[Stored dataset items]
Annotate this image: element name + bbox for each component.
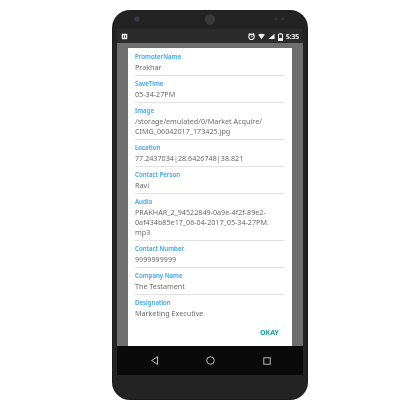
button[interactable]: SaveTime: [135, 79, 285, 106]
button[interactable]: Audio: [135, 197, 285, 244]
staticText: Marketing Executive: [135, 308, 204, 318]
staticText: Contact Person: [135, 170, 181, 178]
button[interactable]: Company Name: [135, 271, 285, 298]
staticText: /storage/emulated/0/Market Acquire/: [135, 116, 262, 126]
staticText: Company Name: [135, 271, 183, 279]
staticText: SaveTime: [135, 79, 164, 87]
button[interactable]: Contact Number: [135, 244, 285, 271]
staticText: Prakhar: [135, 62, 162, 72]
staticText: Ravi: [135, 180, 150, 190]
staticText: Contact Number: [135, 244, 185, 252]
staticText: 05-34-27PM: [135, 89, 176, 99]
button[interactable]: Designation: [135, 298, 285, 321]
staticText: Designation: [135, 298, 171, 306]
staticText: mp3: [135, 227, 151, 237]
staticText: Image: [135, 106, 154, 114]
staticText: The Testament: [135, 281, 185, 291]
staticText: 5:35: [286, 32, 299, 41]
button[interactable]: Recent apps: [247, 346, 287, 375]
staticText: PromoterName: [135, 52, 181, 60]
staticText: Audio: [135, 197, 153, 205]
button[interactable]: Home: [190, 346, 230, 375]
button[interactable]: Contact Person: [135, 170, 285, 197]
staticText: Location: [135, 143, 161, 151]
staticText: PRAKHAR_2_94522849-0a9e-4f2f-89e2-: [135, 207, 266, 217]
staticText: OKAY: [260, 328, 279, 337]
staticText: CIMG_06042017_173425.jpg: [135, 126, 231, 136]
staticText: 9999999999: [135, 254, 177, 264]
staticText: 77.2437034|28.6426748|38.821: [135, 153, 244, 163]
button[interactable]: PromoterName: [135, 52, 285, 79]
staticText: 0af434b85e17_06-04-2017_05-34-27PM.: [135, 217, 269, 227]
button[interactable]: Back: [134, 346, 174, 375]
button[interactable]: OKAY: [254, 325, 285, 340]
button[interactable]: Location: [135, 143, 285, 170]
button[interactable]: Image: [135, 106, 285, 143]
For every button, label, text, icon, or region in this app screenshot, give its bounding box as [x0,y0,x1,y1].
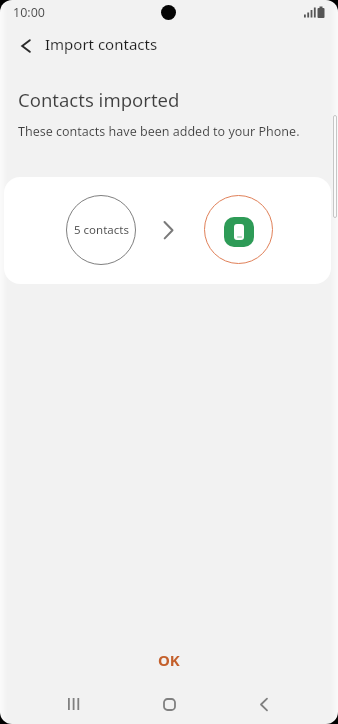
button[interactable] [56,686,92,722]
button[interactable]: OK [138,640,200,680]
button[interactable] [151,686,187,722]
staticText: Import contacts [45,34,158,54]
staticText: Contacts imported [18,87,180,112]
staticText: These contacts have been added to your P… [18,123,300,140]
button[interactable] [246,686,282,722]
staticText: OK [158,650,180,670]
staticText: 10:00 [13,4,45,21]
button[interactable] [11,32,39,60]
staticText: 5 contacts [74,222,129,238]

▶ _Your objective_: Among the entries above, how many lines have the string "Person" in them? Only the number should be given.

▶ _Exercise result_: 2